Selon Beaudelaire , la critique doit être partiale , passionnée , politique.
Qu"on me pardonne donc les lignes qui suivent : dans le respect de ce précepte ,elles ne rejoignent pas la monocorde doxa des jours qui ont suivi le décès de Pierre Boulez.
Partialité et politique , justement , semblent avoir conduit toute la vie du personnage.
Boulez fut taiseux quant à son enfance (il est né en la charmante Montbrison en Forez , dans la garnison de gendarmerie ), prolixe sur ses créations sonores , assurément "innovantes", malheureusement ni esthétiques , ni émouvantes ,le plus souvent abstraites et techniques.
musique dialogue de l'ombre double.
Esprit mathématique , percevant la puissance nouvelle de l 'informatique , il a utilisé l'ordinateur comme Picasso le fractionnement de l'image , avec la même réussite dans la subversion des snobs .

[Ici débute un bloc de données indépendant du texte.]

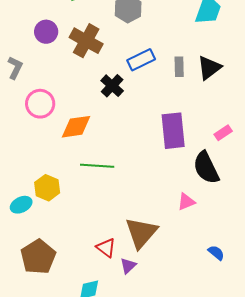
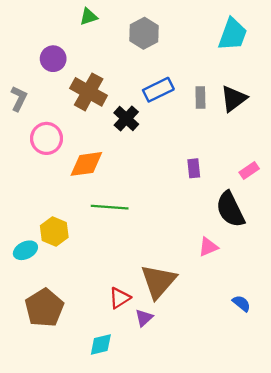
brown cross: (86, 41) -> (89, 92), moved
purple rectangle: (173, 131) -> (194, 168), size x0.5
red triangle: (106, 248) -> (120, 298), turned 50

Picasso avait auparavant admirablement dessiné et peint ; il n'est pas sûr que le label Boulez éveille , dans un futur proche ou lointain , la même admiration ,Car cet et homme a su , par la puissance d'un ""ego""exceptionnel, capter prébendes et faveurs , et par un entregent rare construire un empire personnel , réduisant au silence toute autre conception musicale . Il a de ce fait non pas marqué son siècle , mais en a utilisé la mentalité .

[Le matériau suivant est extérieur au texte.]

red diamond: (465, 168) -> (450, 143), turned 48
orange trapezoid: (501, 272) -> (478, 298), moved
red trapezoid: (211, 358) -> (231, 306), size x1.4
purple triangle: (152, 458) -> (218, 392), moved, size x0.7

Rien d'étonnant de la part de celui qui considérait Berlioz comm un "gratteur de guitare"et décrétait que "si Schubert n"avait pas vécu ,la musique n'aurait rien perdu " :ces propos dévoilent une absence totale de sensibilité : le bouleversant Schubert n"a certes jamais fait fortune , mais ses Lieder se chanteront encore quand la troisième sonate pour piano aura épaissi la poussière des cartons.
Au pupitre ,(il était autodidacte de la direction) , pour se démarquer du cabotinage de certains ,ou par raideur native , Boulez restait plus que discret : statique , le visage lisse, comme étranger à la partition . Les harmonies , riches ou subtiles , ne semblaient pas l'habiter , mais émaner des seuls musiciens , qui ,comme l'a dit un premier violon , ""se dirigent eux même par osmose "".On songe au visage expressif et mobile du tant regretté Ievgeny Mravinski, et au génial et passionné Karajan , soulevant son orchestre en une ardente communion.
C'est néanmoins dans cette activité qu'on peut reconnaitre à Boulez un talent: celui de paraitre .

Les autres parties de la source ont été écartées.